Auch wenn sich die Diagnosen der beiden deutschen Stammkräfte letztlich als nicht so schlimm wie befürchtet herausstellten, dürften sie Bundestrainer Joachim Löw weitere Sorgen bereiten. Der vorläufige Kader für das Turnier in Brasilien befindet sich zu einem großen Teil im Krankenstand. Lahms Stellvertreter Bastian Schweinsteiger plagt sich mit einer Entzündung der Patellasehne herum, und Torjäger Miroslav Klose sucht nach vielen Verletzungspausen seine Form. In Südtirol ist zunächst mal die medizinische Abteilung des DFB-Teams gefordert, um die Spieler für die anstehende Vorbereitungstortur bis zum 31. Mai fit zu bekommen.

Muskuläre Probleme wie bei den Bayern-Profis Thomas Müller und Toni Kroos, die beim Pokalfinale gegen Dortmund mit Wadenkrämpfen zu kämpfen hatten, sind für die drei Ärzte und vier Physios noch das geringste Problem. Und so ganz nebenbei soll noch Mittelfeldspieler Sami Khedira, der am kommenden Sonnabend mit Real Madrid das Champions-League-Finale in Lissabon gegen Stadtrivale Atletico bestreitet, nach seiner langen Verletzungspause und seiner verspäteten Anreise von kommender Woche an wieder WM-tauglich gemacht werden.

Deutschlands Fußball-Kaiser Franz Beckenbauer beruhigt aber die Schwarzmaler: „Jogi Löw hat bis zur WM vier Wochen Zeit, die Spieler regenerieren zu lassen. Ich bin sicher, Fitness wird kein Problem sein in Brasilien“, so der 68-Jährige in der „Bild“.

Lahm hatte dem Bundestrainer schon vor der Untersuchung am Montag Hoffnung gemacht. „Es hat sich ein bisschen was verschoben im Sprunggelenk. Die Kapseln haben vielleicht ein bisschen was abbekommen. Aber wir sind alle zuversichtlich“, sagte der 30-jährige Lahm, der am Sonnabend wegen einer Verletzung am Wadenbeinkopf mit schmerzverzerrtem Gesicht vorzeitig vom Platz gehumpelt war.
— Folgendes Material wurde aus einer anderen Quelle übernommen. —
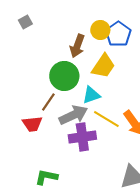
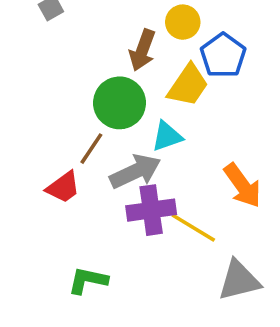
blue pentagon: (118, 34) -> (223, 55), moved
yellow line: (106, 119) -> (193, 228), moved
red trapezoid: (32, 124) -> (63, 187), turned -30

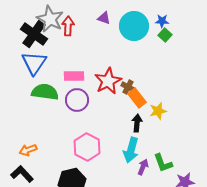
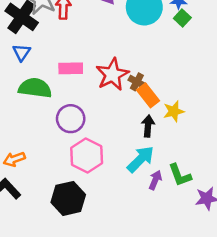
blue triangle: (34, 63) -> (22, 52), size x0.6
purple circle: (77, 100) -> (71, 119), moved
cyan arrow: (131, 150) -> (141, 159), turned -150

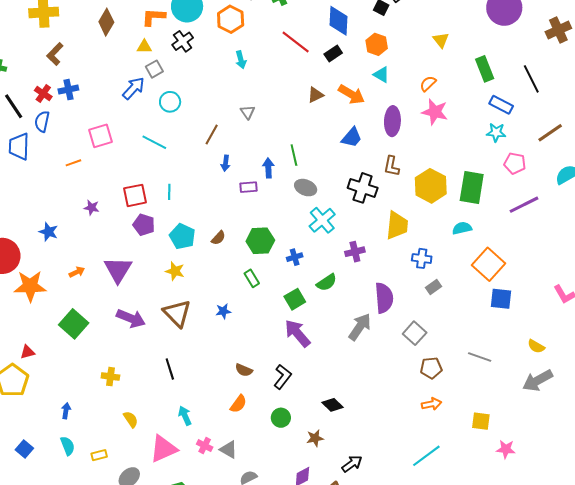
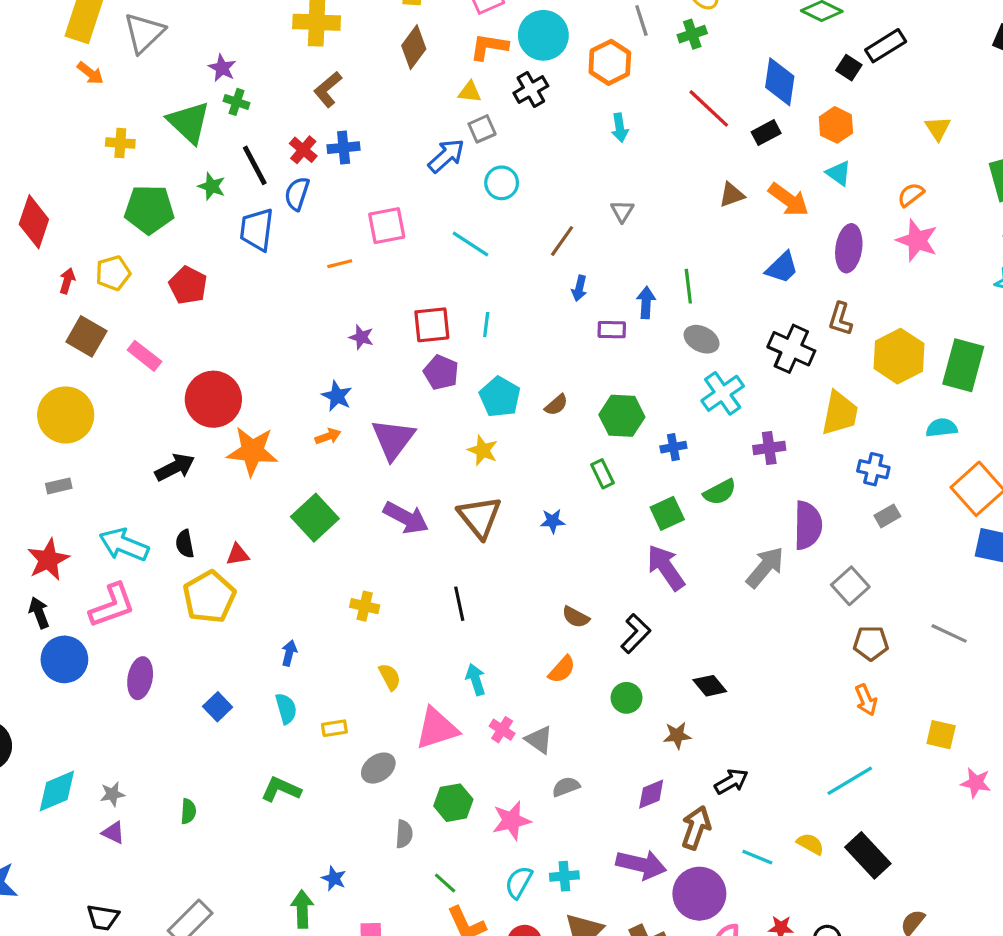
blue star: (48, 232) -> (337, 396), moved
orange arrow: (432, 404) -> (866, 700), turned 72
Schweinsteiger, ebenfalls einer von Löws Schlüsselspielern, konnte wegen einer Reizung der Patellasehne gar nicht erst auflaufen. „Ich habe mit Bastian und Dr. Müller-Wohlfahrt telefoniert. Beide waren sehr optimistisch, dass Bastian am Montag oder Dienstag schmerzfrei sein müsste und ab Mittwoch bei uns im Trainingslager vollumfänglich trainieren kann“, sagte Löw. „Ich bin zuversichtlich, dass ich Mitte oder Ende der Woche wieder trainieren kann“, sagte Schweinsteiger selbst.

Ähnlich wie der 29-Jährige, Neuer und Lahm wird es auch DFB-Rekordtorjäger Klose in Südtirol langsam angehen lassen. Der 35 Jahre alte Italien-Legionär machte Löw angesichts des Stürmernotstands in der DFB-Auswahl aber ebenfalls Hoffnung. „Ich bin zwar nicht in absoluter Topform, um morgen eine WM spielen zu können. Aber es gibt keinen Grund zur Beunruhigung. Ich brauche die zehn Tage Vorbereitung sowie die zwei Testspiele, um in den Rhythmus zu kommen. Dann bin ich 100 Prozent fit und voll da“, sagte er der „Welt am Sonntag“.